Sem confrontar minimamente o grande capital não haverá
orçamento para as demandas de Junho. Sem isso, a nova classe trabalhadora pode
se inclinar para o discurso de mercado da oposição. Mas, se mudar, o PT vai
abalar os alicerces do pacto social rentista que o sustentou politicamente até
aqui
por Lincoln Secco - http://www.diplomatique.org.br/
As Jornadas de Junho de 2013 inauguraram um novo ciclo
político no Brasil. É verdade que os políticos profissionais e mesmo os
partidos de esquerda, assustados, não ousaram criticar abertamente os
protestos. O PT, em especial, tentou virar as costas e, nos bastidores,
desqualificá-los como um efêmero movimento de direita, enquanto o PSDB tentou
endurecer a repressão policial, como de hábito.

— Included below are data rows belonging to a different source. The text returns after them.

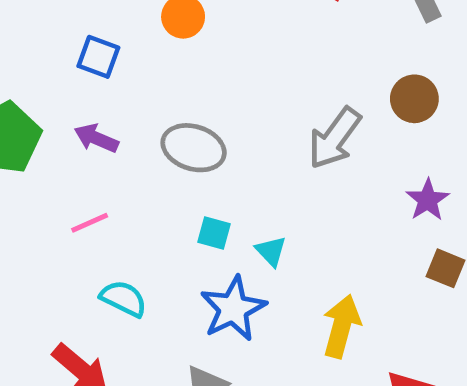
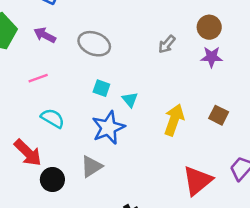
gray arrow: (335, 138) -> (167, 44), size x0.6
purple star: (428, 200) -> (212, 57), moved, turned 30
yellow arrow: (342, 326) -> (174, 120), moved

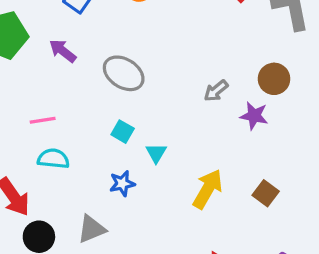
purple star: (212, 57) -> (254, 116), moved
pink line: (38, 78) -> (43, 120), moved
cyan semicircle: (53, 118) -> (53, 159), turned -35
blue star: (108, 128) -> (122, 183), size x0.6

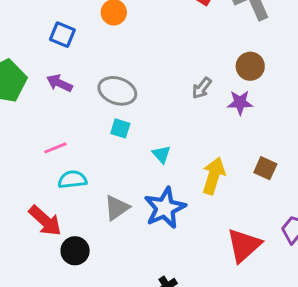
cyan square: (123, 132) -> (120, 128), moved
blue star: (122, 183) -> (165, 208), moved, size x1.8
gray triangle: (92, 229) -> (117, 208), moved

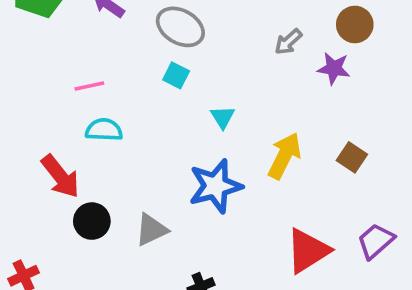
gray triangle: (117, 208) -> (151, 230), moved

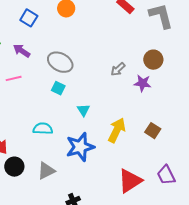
pink line: (89, 86) -> (14, 78), moved
cyan semicircle: (104, 130) -> (43, 129), moved
purple trapezoid: (376, 241) -> (166, 175), turned -75

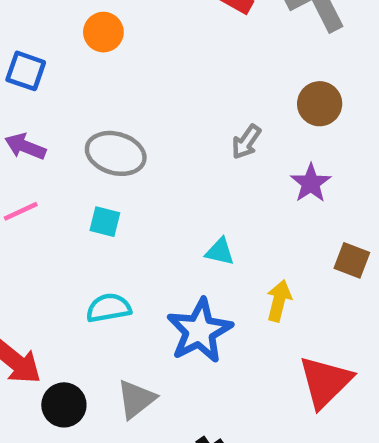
purple star: (143, 83) -> (311, 183), moved, turned -30
cyan square: (58, 88) -> (105, 222), moved
cyan triangle: (83, 110) -> (220, 252), moved, turned -32
yellow arrow: (117, 130) -> (279, 301), moved, size x0.7

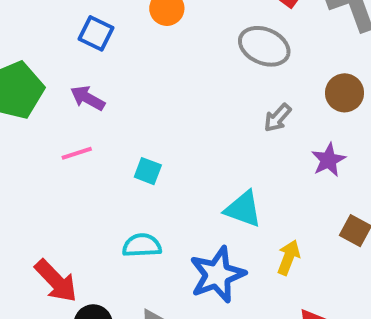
gray ellipse: (116, 153) -> (264, 46), moved
cyan triangle: (220, 252) -> (243, 209), size x1.5

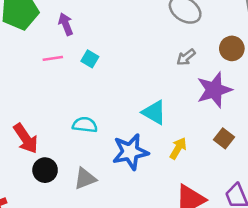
purple arrow: (88, 98) -> (66, 24), turned 30
purple star: (328, 160) -> (214, 90), size x1.6
cyan square: (148, 171) -> (90, 59), moved

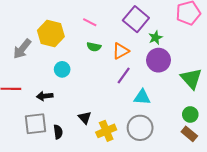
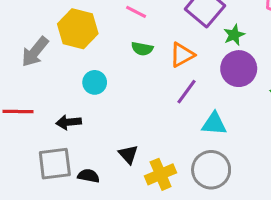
black semicircle: (58, 132) -> (89, 176), turned -72

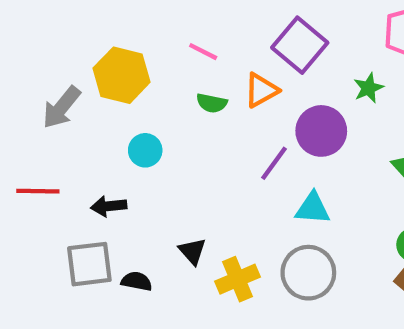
green star: (234, 35) -> (368, 88), moved
orange triangle: (182, 55) -> (261, 90), moved
purple circle: (239, 69) -> (321, 131), moved

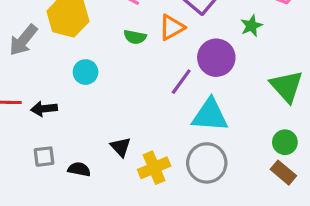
black arrow: (109, 206) -> (44, 109), moved
cyan triangle: (313, 208) -> (210, 115), size x1.4
gray square: (89, 264) -> (44, 157), size x0.6

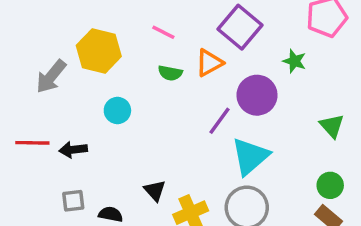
green star: (251, 26) -> (294, 61), turned -30
green triangle: (287, 86) -> (332, 126), size x0.7
cyan triangle: (210, 115) -> (250, 156), turned -45

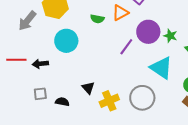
green star: (294, 61) -> (170, 36), moved
cyan circle: (117, 110) -> (66, 41), size x1.5
cyan triangle: (250, 156) -> (161, 68), moved, turned -45

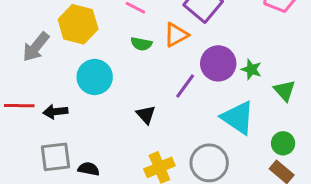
black triangle: (88, 88) -> (146, 115), moved
gray square: (40, 94) -> (55, 157), size x1.5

Como um enigma, Junho esteve à espera de sua apropriação
pelas forças políticas. Em si mesmo, ele continha tanto temas da direita quanto
práticas esquecidas da esquerda. Que a candidata Marina Silva, uma ex-petista e
ex-ecologista, tenha aparecido como a expressão distorcida de Junho foi apenas
um resultado da impossibilidade de uma esquerda presa à ordem compreender as
novas gerações de militantes.
Quando Marina Silva, inebriada pelos ventos do destino,
assumiu a candidatura à Presidência e derrubou o PSDB de um dos polos da
disputa eleitoral, rapidamente os analistas se prenderam às oscilações semanais
de opção de voto nos setores de dois a cinco salários mínimos. Seriam pessoas
“mal-agradecidas” que, tendo subido com Lula, agora imitavam o comportamento
eleitoral da classe média tradicional. No entanto, esse era um dos segmentos de
Junho que, tendo emergido em ocupações precárias de trabalho, passaram a
demandar serviços públicos de qualidade.
Diante disso, a campanha do PT fez uma inflexão à esquerda.
A ideologia atual do partido consiste na moderação progressiva como condição
sine qua nonpara governar até o limiar do conservadorismo. Mas, diante da
incorporação distorcida de seu discurso pelo adversário, os dirigentes petistas
se lembraram do passado e se radicalizaram para ganhar as eleições.
A incorporação dos novos trabalhadores ao consumo é derivada
do crescimento econômico. Como o governo rejeita sacudir o mundo político com
receio de que os fundamentos de sua política econômica se abalem e haja
desconfiança dos capitalistas e alta da inflação, ele acredita que basta
incorporar sempre mais pessoas ao consumo.
Desde Junho
O que Junho nos disse? É importante incorporar. Se o
governo, porém, quer canalizar os conflitos, ele precisa aumentar também a
cidadania social, cultural e política. Essa opção exigiria exatamente sacudir o
mundo político oficial. Eis o beco sem saída.
Em termos de orçamento público, isso é ainda mais evidente.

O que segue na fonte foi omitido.